Report only the number of lines in the records that contain the word "freuen".

Saved data entries:
-*-*-

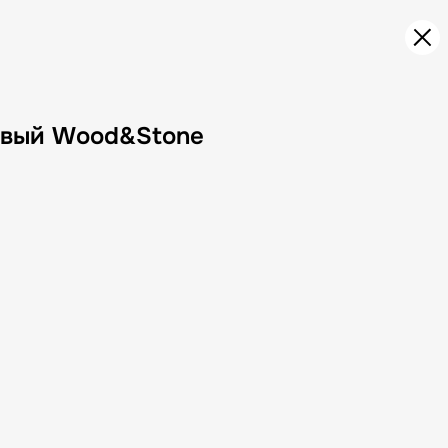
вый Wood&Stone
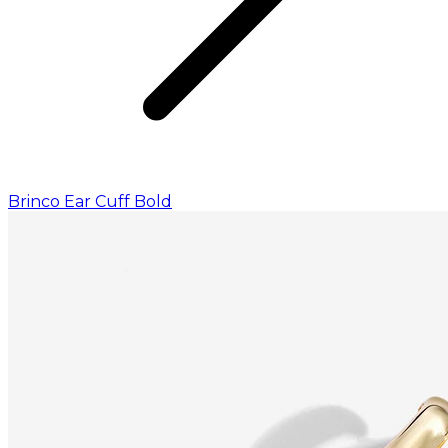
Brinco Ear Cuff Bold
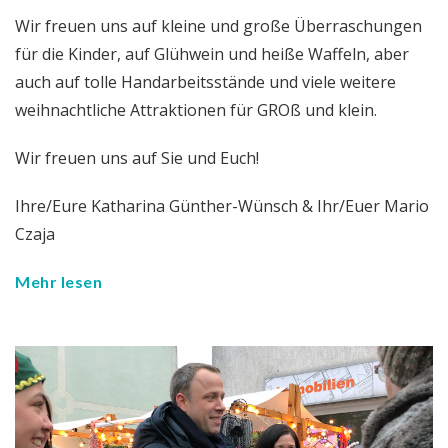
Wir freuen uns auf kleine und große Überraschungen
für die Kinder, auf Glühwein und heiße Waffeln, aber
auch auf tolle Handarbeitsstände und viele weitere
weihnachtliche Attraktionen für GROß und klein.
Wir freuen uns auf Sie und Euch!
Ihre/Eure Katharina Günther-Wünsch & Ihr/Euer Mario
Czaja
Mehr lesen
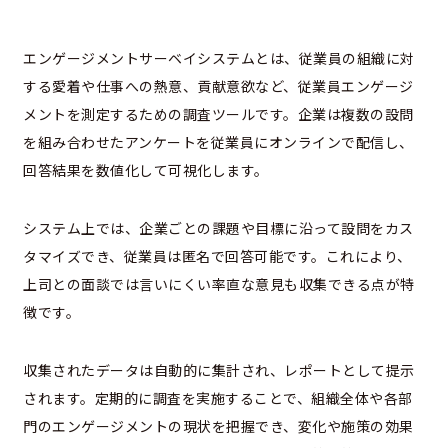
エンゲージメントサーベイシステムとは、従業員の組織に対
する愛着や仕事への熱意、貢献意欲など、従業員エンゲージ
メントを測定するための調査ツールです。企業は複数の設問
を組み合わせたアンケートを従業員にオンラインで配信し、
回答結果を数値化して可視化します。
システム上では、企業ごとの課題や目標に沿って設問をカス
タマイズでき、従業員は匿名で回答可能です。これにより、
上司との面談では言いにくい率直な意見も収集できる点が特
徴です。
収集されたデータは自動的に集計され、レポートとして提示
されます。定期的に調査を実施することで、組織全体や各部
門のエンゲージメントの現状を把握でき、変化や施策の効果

-*-*-

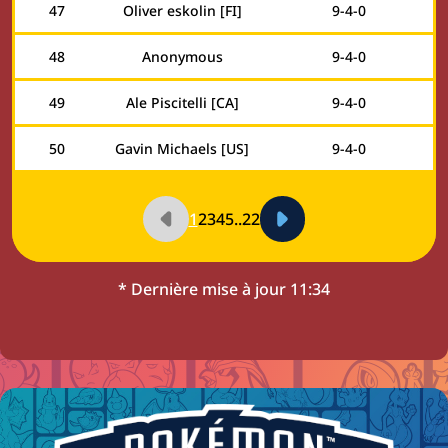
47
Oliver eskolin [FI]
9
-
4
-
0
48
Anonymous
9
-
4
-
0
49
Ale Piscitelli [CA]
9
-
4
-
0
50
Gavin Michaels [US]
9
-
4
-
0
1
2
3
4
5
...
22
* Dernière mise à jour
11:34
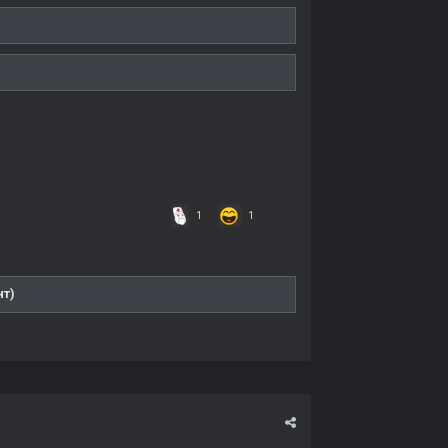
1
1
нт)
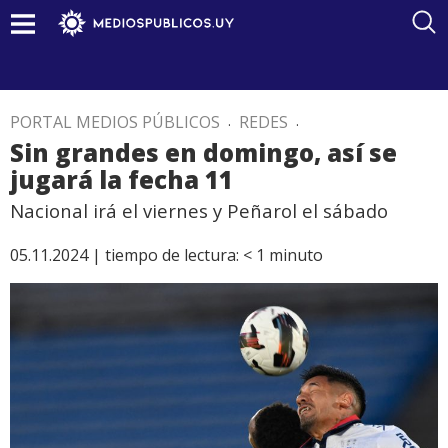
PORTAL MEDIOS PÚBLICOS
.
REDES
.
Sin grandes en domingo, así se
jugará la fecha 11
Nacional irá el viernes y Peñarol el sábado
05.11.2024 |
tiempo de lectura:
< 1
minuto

-*-*-

### Output for this exercise:
2